Two petrol company employees have been freed in the northeast of Colombia after being kidnapped by armed men last Sunday.
In a press release, Arauca state police disclosed that the two workers for an oil pipeline project had been returned to freedom along the highway connecting the towns of Tame to Fortul in north-east Colombia, reports Caracol Radio.
The two employees had been kidnapped by an illegal armed group at midday last Sunday on the same main road in the rural area of Caranal.
The kidnappers did not identify themselves as belonging to any organization, according to testimonies received by the police.

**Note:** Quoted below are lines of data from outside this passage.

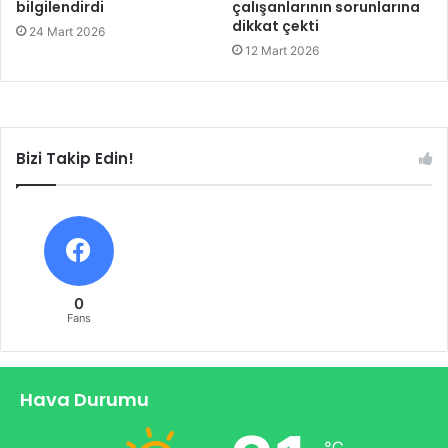
bilgilendirdi
çalışanlarının sorunlarına
dikkat çekti
24 Mart 2026
12 Mart 2026
Bizi Takip Edin!
0
Fans
Hava Durumu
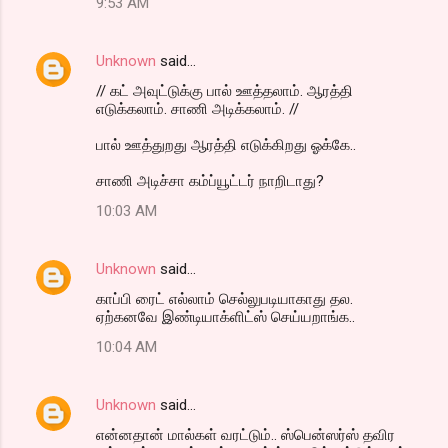
9:53 AM
Unknown
said…
// கட் அவுட்டுக்கு பால் ஊத்தலாம். ஆரத்தி
எடுக்கலாம். சாணி அடிக்கலாம். //
பால் ஊத்துறது ஆரத்தி எடுக்கிறது ஓக்கே..
சாணி அடிச்சா கம்ப்யூட்டர் நாறிடாது?
10:03 AM
Unknown
said…
காப்பி ரைட் எல்லாம் செல்லுபடியாகாது தல.
ஏற்கனவே இண்டியாக்ளிட்ஸ் செய்யறாங்க..
10:04 AM
Unknown
said…
என்னதான் மால்கள் வரட்டும்.. ஸ்பென்ஸர்ஸ் தவிர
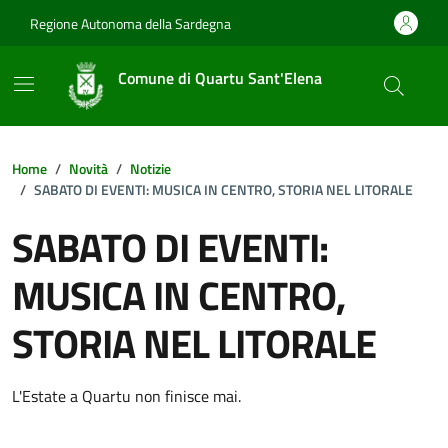
Vai ai contenuti
Vai al footer
Regione Autonoma della Sardegna
Comune di Quartu Sant'Elena
Home
Novità
Notizie
SABATO DI EVENTI: MUSICA IN CENTRO, STORIA NEL LITORALE
SABATO DI EVENTI:
MUSICA IN CENTRO,
STORIA NEL LITORALE
Dettagli della notizia
L'Estate a Quartu non finisce mai.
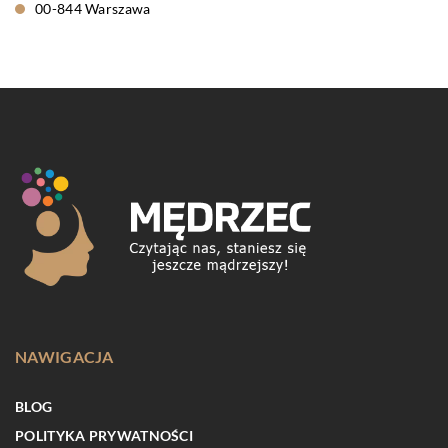
00-844 Warszawa
NAWIGACJA
BLOG
POLITYKA PRYWATNOŚCI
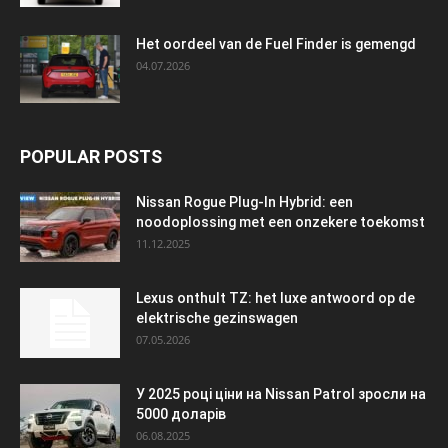
Het oordeel van de Fuel Finder is gemengd
04.07.2026
POPULAR POSTS
Nissan Rogue Plug-In Hybrid: een
noodoplossing met een onzekere toekomst
11.12.2025
Lexus onthult TZ: het luxe antwoord op de
elektrische gezinswagen
07.05.2026
У 2025 році ціни на Nissan Patrol зросли на
5000 доларів
06.08.2025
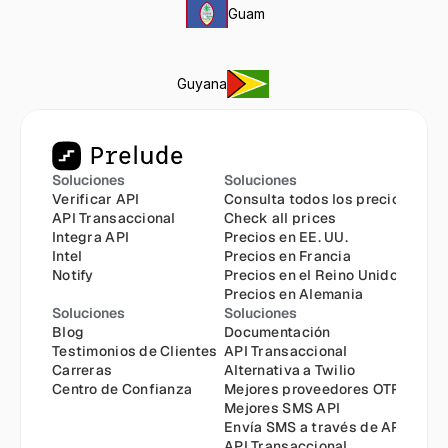
Guam
Guyana
Soluciones
Soluciones
Verificar API
Consulta todos los precios
API Transaccional
Check all prices
Integra API
Precios en EE. UU.
Intel
Precios en Francia
Notify
Precios en el Reino Unido
Precios en Alemania
Soluciones
Soluciones
Blog
Documentación
Testimonios de Clientes
API Transaccional
Carreras
Alternativa a Twilio
Centro de Confianza
Mejores proveedores OTP
Mejores SMS API
Envía SMS a través de API
API Transaccional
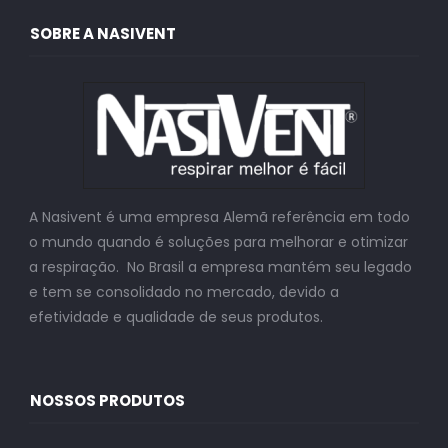
SOBRE A NASIVENT
A Nasivent é uma empresa Alemã referência em todo
o mundo quando é soluções para melhorar e otimizar
a respiração. No Brasil a empresa mantém seu legado
e tem se consolidado no mercado, devido a
efetividade e qualidade de seus produtos.
NOSSOS PRODUTOS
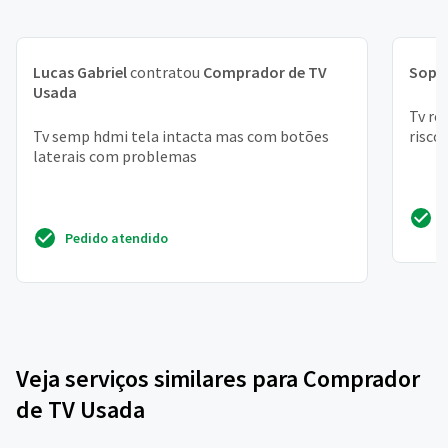
Lucas Gabriel
contratou
Comprador de TV
Soph
Usada
Tv ro
Tv semp hdmi tela intacta mas com botões
risco
laterais com problemas
Pedido atendido
Veja serviços similares para Comprador
de TV Usada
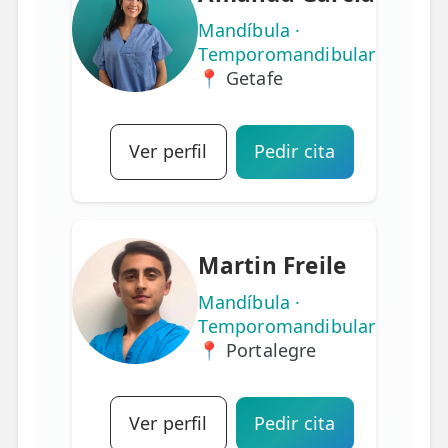
Mandíbula ·
Temporomandibular
📍 Getafe
Ver perfil
Pedir cita
Martin Freile
Mandíbula ·
Temporomandibular
📍 Portalegre
Ver perfil
Pedir cita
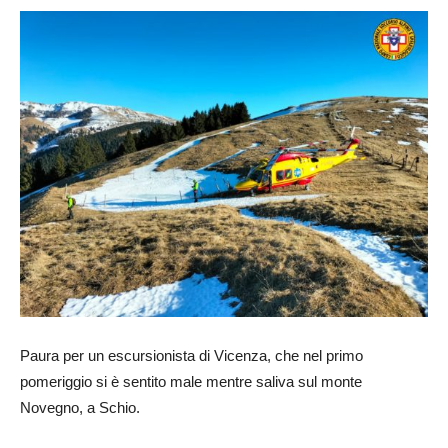
Paura per un escursionista di Vicenza, che nel primo
pomeriggio si è sentito male mentre saliva sul monte
Novegno, a Schio.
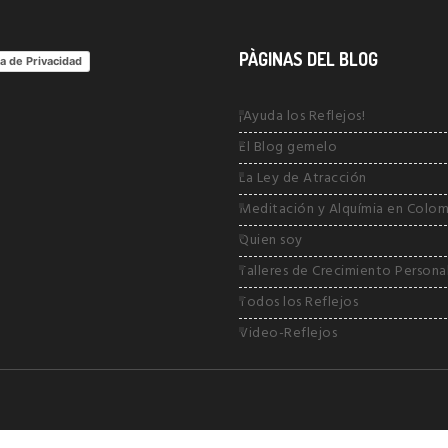
PÀGINAS DEL BLOG
ca de Privacidad
¡Ayuda los Reflejos!
El Blog gemelo
La Ley de Atracción
Meditación y Alquímia en Colom
Quien soy
Talleres de Crecimiento Persona
Todos los Reflejos
Video-Reflejos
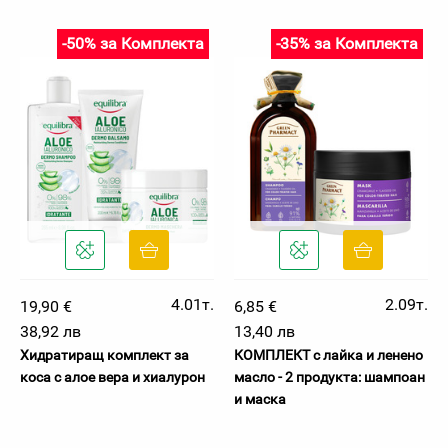
-50% за Комплекта
-35% за Комплекта
4.01т.
2.09т.
19,90 €
6,85 €
38,92 лв
13,40 лв
Хидратиращ комплект за
КОМПЛЕКТ с лайка и ленено
коса с алое вера и хиалурон
масло - 2 продукта: шампоан
и маска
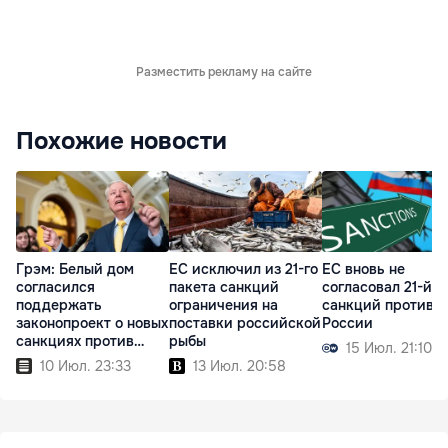
Разместить рекламу на сайте
Похожие новости
Грэм: Белый дом
ЕС исключил из 21-го
ЕС вновь не
согласился
пакета санкций
согласовал 21-й п
поддержать
ограничения на
санкций против
законопроект о новых
поставки российской
России
санкциях против
рыбы
15 Июл. 21:10
России
10 Июл. 23:33
13 Июл. 20:58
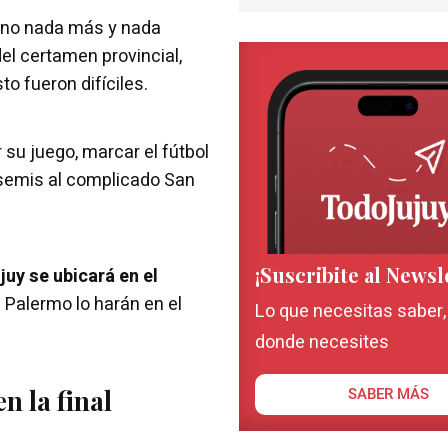
mino nada más y nada
del certamen provincial,
o fueron difíciles.
 su juego, marcar el fútbol
e semis al complicado San
¡Suscribite al Newsl
uy se ubicará en el
 Palermo lo harán en el
Lo que necesitas saber
donde necesites
n la final
SABER MÁS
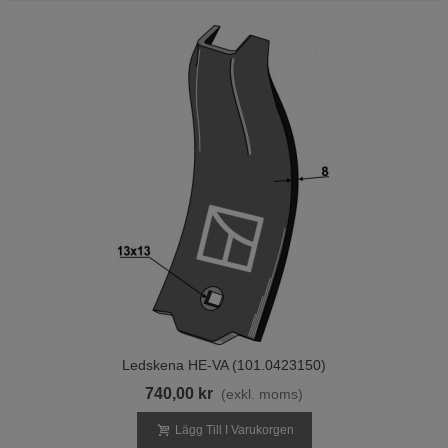
Ledskena HE-VA (101.0423150)
740,00 kr
(exkl. moms)
Lägg Till I Varukorgen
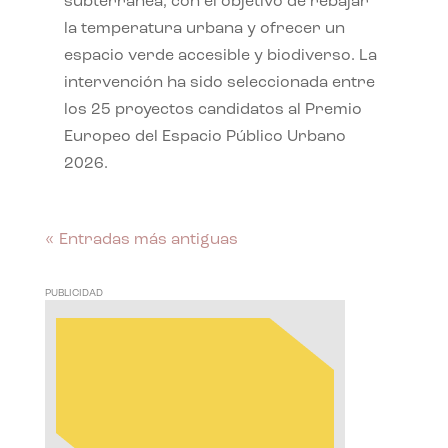
subterránea, con el objetivo de rebajar
la temperatura urbana y ofrecer un
espacio verde accesible y biodiverso. La
intervención ha sido seleccionada entre
los 25 proyectos candidatos al Premio
Europeo del Espacio Público Urbano
2026.
« Entradas más antiguas
PUBLICIDAD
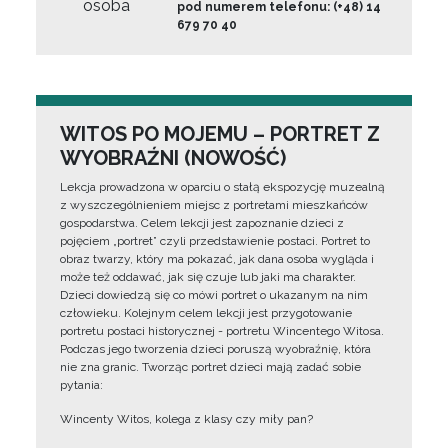
osoba
pod numerem telefonu: (+48) 14
679 70 40
WITOS PO MOJEMU – PORTRET Z
WYOBRAŹNI (NOWOŚĆ)
Lekcja prowadzona w oparciu o stałą ekspozycję muzealną
z wyszczególnieniem miejsc z portretami mieszkańców
gospodarstwa. Celem lekcji jest zapoznanie dzieci z
pojęciem „portret” czyli przedstawienie postaci. Portret to
obraz twarzy, który ma pokazać, jak dana osoba wygląda i
może też oddawać, jak się czuje lub jaki ma charakter.
Dzieci dowiedzą się co mówi portret o ukazanym na nim
człowieku. Kolejnym celem lekcji jest przygotowanie
portretu postaci historycznej - portretu Wincentego Witosa.
Podczas jego tworzenia dzieci poruszą wyobraźnię, która
nie zna granic. Tworząc portret dzieci mają zadać sobie
pytania:
Wincenty Witos, kolega z klasy czy miły pan?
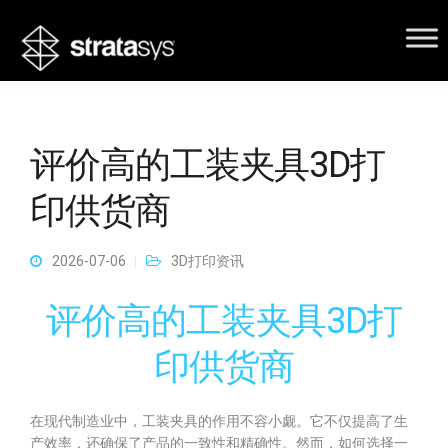
评价高的工装夹具3D打
印供货商
2026-07-06
3D打印资讯
评价高的工装夹具3D打
印供货商
在现代制造业中，工装夹具的作用不容小觑。它不仅提高了生
产效率，还确保了产品的一致性和精确性。然而，如何选择一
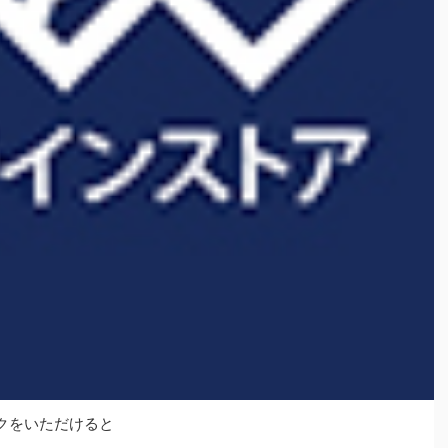
クをいただけると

Coolombia’s two largest rebel groups, the FARC and the ELN, both operate in the area.
The abduction occurred when the armed men forged an illegal squad and inspected the car they were driving, consequently seizing the industrial engineer Narda Rangel and another worker who chose to remain anonymous.
The criminals’ main objective was reportedly to gather information regarding the Bicentennial Pipeline – a 143-mile-long oil pipeline which carries crude oil for export to the port of Covenas, Sucre on Colombia’s Caribbean Coast.
The two employees were working for SICIM – a subcontractor providing industrial security for the firm responsible for the pipeline’s construction.
Colombian newspaper El Tiempo also reported severe disturbances in various Araucan police stations in the early hours of Monday, including a frag grenade attack and forced entry with firearms in a police garrison, as well as the burning of a $200,000 excavator belonging to the oil pipeline constructors.
The million dollar pipeline has been targeted by armed rebel groups since construction began a few years ago, becoming a primary location of terrorist attacks and the kidnapping of employees.
The ELN recently pledged to stop attacking the country’s oil infrastructure if the government agreed to compromises that would end the “environmental and social damage caused by the exploitation of natural oil.”